## BRIEF
Print the lines below from the line with "براساس مطالعاتی که" to the line with "wystawa w NBP" exactly, keeping both ends, and print no pictures.

## DATA FOR ANALYSIS
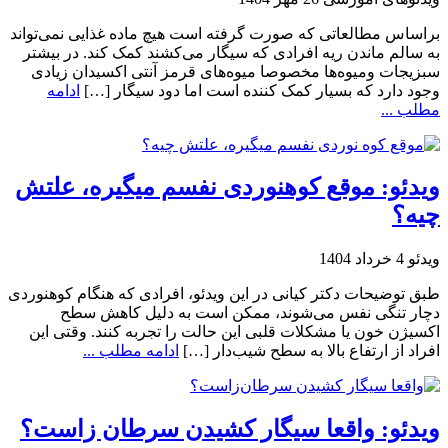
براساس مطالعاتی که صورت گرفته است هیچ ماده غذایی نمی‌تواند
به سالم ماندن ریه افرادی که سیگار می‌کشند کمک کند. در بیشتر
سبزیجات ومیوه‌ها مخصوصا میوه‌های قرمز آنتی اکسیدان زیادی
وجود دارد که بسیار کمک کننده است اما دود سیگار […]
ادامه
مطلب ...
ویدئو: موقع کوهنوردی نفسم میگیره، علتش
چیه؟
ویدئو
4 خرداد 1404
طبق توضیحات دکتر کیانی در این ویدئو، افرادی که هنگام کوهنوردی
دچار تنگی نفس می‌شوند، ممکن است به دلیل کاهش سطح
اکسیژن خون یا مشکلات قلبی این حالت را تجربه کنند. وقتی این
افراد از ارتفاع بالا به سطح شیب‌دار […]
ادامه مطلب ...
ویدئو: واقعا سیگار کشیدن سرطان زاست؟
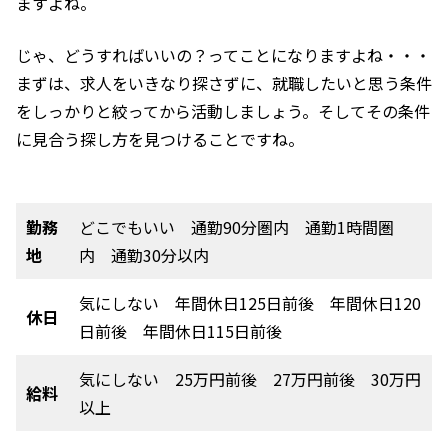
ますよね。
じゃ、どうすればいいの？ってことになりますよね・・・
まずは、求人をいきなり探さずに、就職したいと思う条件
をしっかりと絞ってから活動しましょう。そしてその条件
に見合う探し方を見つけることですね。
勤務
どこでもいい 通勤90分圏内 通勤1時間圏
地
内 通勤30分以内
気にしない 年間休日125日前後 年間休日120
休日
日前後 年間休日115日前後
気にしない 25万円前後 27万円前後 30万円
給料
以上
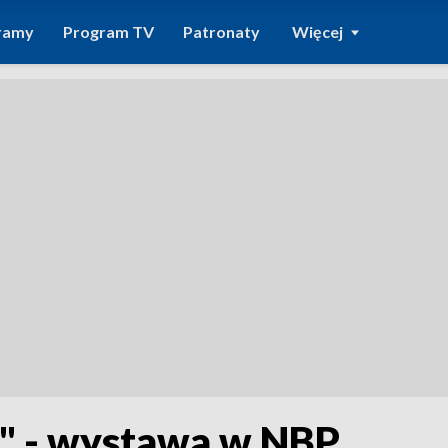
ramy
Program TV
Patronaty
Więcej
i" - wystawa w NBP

==

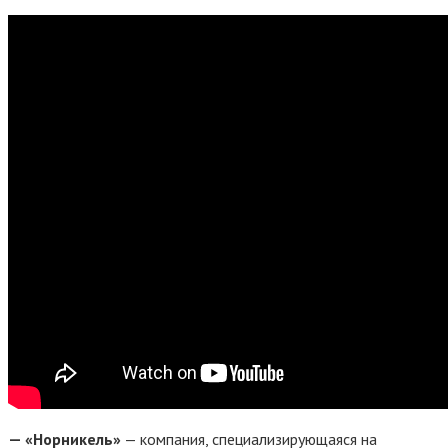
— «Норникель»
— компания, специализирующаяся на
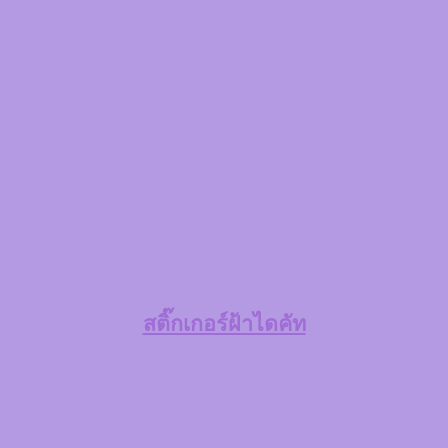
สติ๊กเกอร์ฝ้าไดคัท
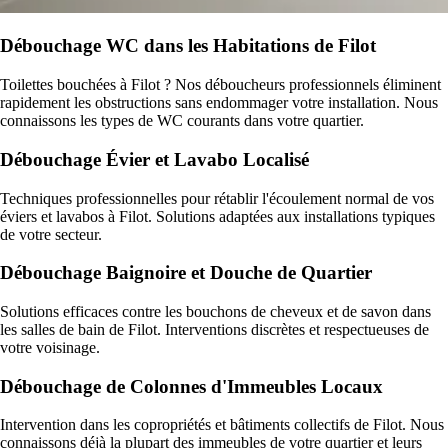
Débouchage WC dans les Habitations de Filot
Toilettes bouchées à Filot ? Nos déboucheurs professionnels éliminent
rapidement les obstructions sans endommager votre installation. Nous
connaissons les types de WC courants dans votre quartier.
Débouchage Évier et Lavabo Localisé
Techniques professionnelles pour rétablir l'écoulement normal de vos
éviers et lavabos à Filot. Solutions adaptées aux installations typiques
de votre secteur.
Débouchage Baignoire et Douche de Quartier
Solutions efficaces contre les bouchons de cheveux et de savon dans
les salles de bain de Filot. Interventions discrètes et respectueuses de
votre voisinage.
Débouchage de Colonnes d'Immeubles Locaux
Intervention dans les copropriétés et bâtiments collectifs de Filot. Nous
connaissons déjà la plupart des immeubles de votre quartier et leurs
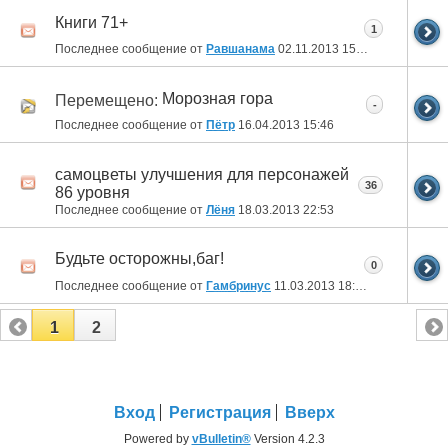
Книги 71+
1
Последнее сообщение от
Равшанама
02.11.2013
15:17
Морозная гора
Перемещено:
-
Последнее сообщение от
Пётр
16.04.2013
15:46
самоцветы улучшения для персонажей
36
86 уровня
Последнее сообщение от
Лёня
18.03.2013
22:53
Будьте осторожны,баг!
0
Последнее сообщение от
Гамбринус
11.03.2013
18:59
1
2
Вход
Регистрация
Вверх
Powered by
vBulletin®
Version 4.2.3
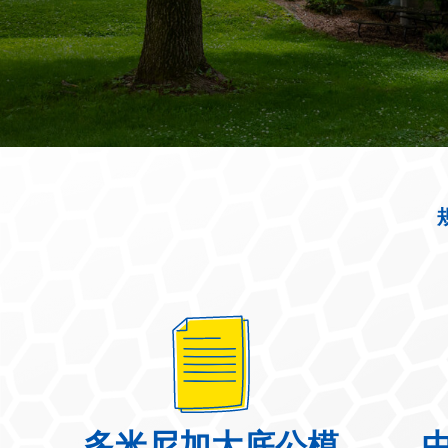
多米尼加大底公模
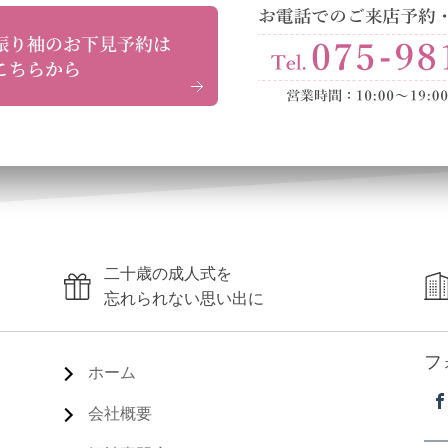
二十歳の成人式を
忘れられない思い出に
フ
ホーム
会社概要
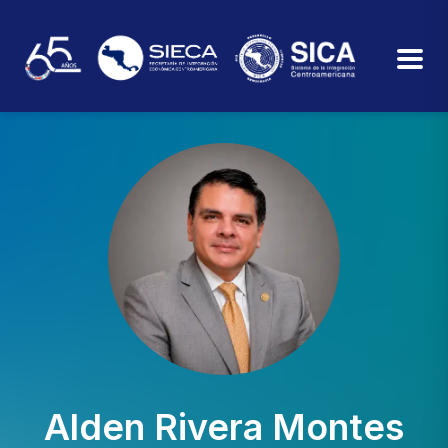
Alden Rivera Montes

* * *

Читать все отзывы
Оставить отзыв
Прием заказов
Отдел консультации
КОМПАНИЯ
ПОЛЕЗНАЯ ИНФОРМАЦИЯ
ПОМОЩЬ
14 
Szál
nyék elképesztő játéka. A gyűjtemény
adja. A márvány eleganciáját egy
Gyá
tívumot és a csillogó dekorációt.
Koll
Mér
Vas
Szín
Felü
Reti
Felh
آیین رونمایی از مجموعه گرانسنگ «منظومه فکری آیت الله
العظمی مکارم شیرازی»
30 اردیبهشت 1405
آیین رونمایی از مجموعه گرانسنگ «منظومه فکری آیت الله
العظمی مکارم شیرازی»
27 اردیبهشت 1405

## ANSWER SPACE
براساس مطالعاتی که صورت گرفته است هیچ ماده غذایی نمی‌تواند
به سالم ماندن ریه افرادی که سیگار می‌کشند کمک کند. در بیشتر
سبزیجات ومیوه‌ها مخصوصا میوه‌های قرمز آنتی اکسیدان زیادی
وجود دارد که بسیار کمک کننده است اما دود سیگار […]
ادامه
مطلب ...
ویدئو: موقع کوهنوردی نفسم میگیره، علتش
چیه؟
ویدئو
4 خرداد 1404
طبق توضیحات دکتر کیانی در این ویدئو، افرادی که هنگام کوهنوردی
دچار تنگی نفس می‌شوند، ممکن است به دلیل کاهش سطح
اکسیژن خون یا مشکلات قلبی این حالت را تجربه کنند. وقتی این
افراد از ارتفاع بالا به سطح شیب‌دار […]
ادامه مطلب ...
ویدئو: واقعا سیگار کشیدن سرطان زاست؟
ますよね。
じゃ、どうすればいいの？ってことになりますよね・・・
まずは、求人をいきなり探さずに、就職したいと思う条件
をしっかりと絞ってから活動しましょう。そしてその条件
に見合う探し方を見つけることですね。
勤務
どこでもいい 通勤90分圏内 通勤1時間圏
地
内 通勤30分以内
気にしない 年間休日125日前後 年間休日120
休日
日前後 年間休日115日前後
気にしない 25万円前後 27万円前後 30万円
給料
以上
ramy
Program TV
Patronaty
Więcej
i" - wystawa w NBP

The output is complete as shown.